A senior figure in the far-right party openly told a British Asian reporter posing as a wannabe supporter he would not be welcome. Yet only weeks earlier, the BNP voted to end its ban on non-whites, with leader Nick Griffin bragging: "We are happy to accept anyone as a member providing they agree this country should remain fundamentally British."

Our reporter tried to join the BNP's branch in Barking, London - the party's heartland where Griffin plans to stand against Labour MP Margaret Hodge in the next General Election. But Christine Knight, 60 - one of a dozen BNP councillors for the borough of Barking and Dagenham - left him in no doubt about the party's real attitude to non-whites.

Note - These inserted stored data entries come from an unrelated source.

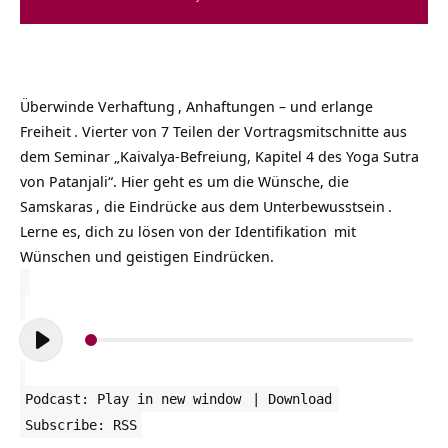
Überwinde
Verhaftung
, Anhaftungen – und erlange
Freiheit
. Vierter von 7 Teilen der Vortragsmitschnitte aus
dem Seminar „Kaivalya-Befreiung, Kapitel 4 des Yoga Sutra
von Patanjali“. Hier geht es um die Wünsche, die
Samskaras
, die Eindrücke aus dem
Unterbewusstsein
.
Lerne es, dich zu lösen von der
Identifikation
mit
Wünschen und geistigen Eindrücken.
Audio-
Player
Podcast:
Play in new window
|
Download
Subscribe:
RSS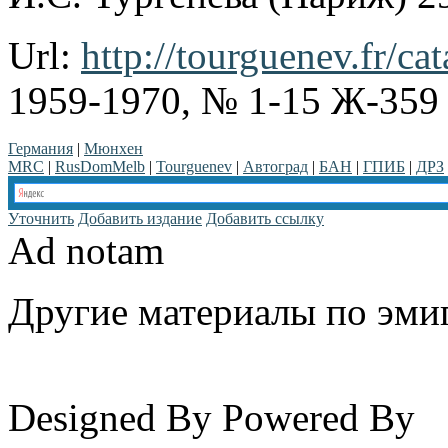
Url:
http://tourguenev.fr/ca
1959-1970, № 1-15 Ж-359
Германия
|
Мюнхен
MRC
|
RusDomMelb
|
Tourguenev
|
Автоград
|
БАН
|
ГПИБ
|
ДРЗ
Уточнить
Добавить издание
Добавить ссылку
Ad notam
Другие материалы по эмиг
www.emigrantika.ru
Designed By
Powered By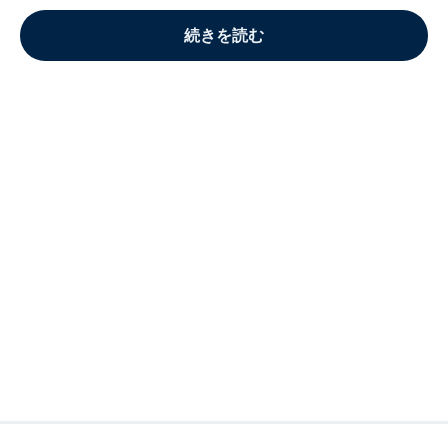
続きを読む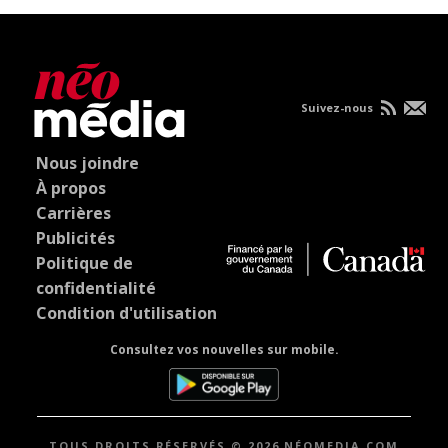
Suivez-nous
Nous joindre
À propos
Carrières
Publicités
Politique de
confidentialité
Condition d'utilisation
Consultez vos nouvelles sur mobile.
TOUS DROITS RÉSERVÉS © 2026 NÉOMEDIA.COM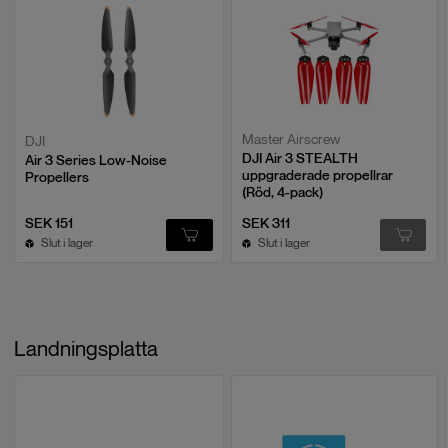
Master Airscrew
DJI
DJI Air 3 STEALTH
Air 3 Series Low-Noise
uppgraderade propellrar
Propellers
(Röd, 4-pack)
SEK 151
SEK 311
Slut i lager
Slut i lager
Landningsplatta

Knight, a close ally of BNP Greater London Authority member Richard Barnbrook, told him: "The constitution may have changed but our core members would have a problem with you." And making no attempt to hide the BNP's vile views, she said: "You are for your people and I'm for mine. You're saying you're British but you are still siding with people who are not indigenous to the country. People can say I'm a racist for saying it but it's my opinion."

During a half-hour hate-filled rant she even claimed she could not get state benefits because she was "the wrong colour". Knight - whose dad was an immigrant from Ireland - said: "I'm British, my parents were, my grandparents were, their parents were and my parents' parents' parents were. I'm trying to point out that things that we've paid out for thousands of years don't go to us any more."

She added: "My father came over here and joined the Army. My husband was born and bred here. But it's going to change - we'll be ethnic minorities in our own country."

The BNP decided to rewrite its constitution after being warned it broke discrimination laws. After the party voted for the change, Griffin said he expected a "trickle rather than a flood" of applications from blacks and Asians. The whites-only policy had been in force since the party was formed in 1982. It was challenged in the High Court by the Equality and Human Rights Commission last year and judges are due to rule on the case next week.

Griffin - who caused outrage when he appeared on BBC1's Question Time show in October - took over as BNP leader in 1999 and has since tried to tone down the party's fascist image. But he has been accused of choosing Barking to fight the next election as a way of deliberately exploiting local fears about immigration. Barking has more BNP councillors than anywhere else. And more than 40 per cent of voters backed them in wards contested by the racist party at the last local elections - compared with a Labour average of just 33 per cent.

Following The People's confrontation with Christine Knight, a BNP spokesman said last night: "As Britain's fourth biggest political party it's inevitable members will hold differing viewpoints. Should our new constitution be accepted by the High Court on Tuesday, membership will be open to all who support the policies and principles of the British National Party."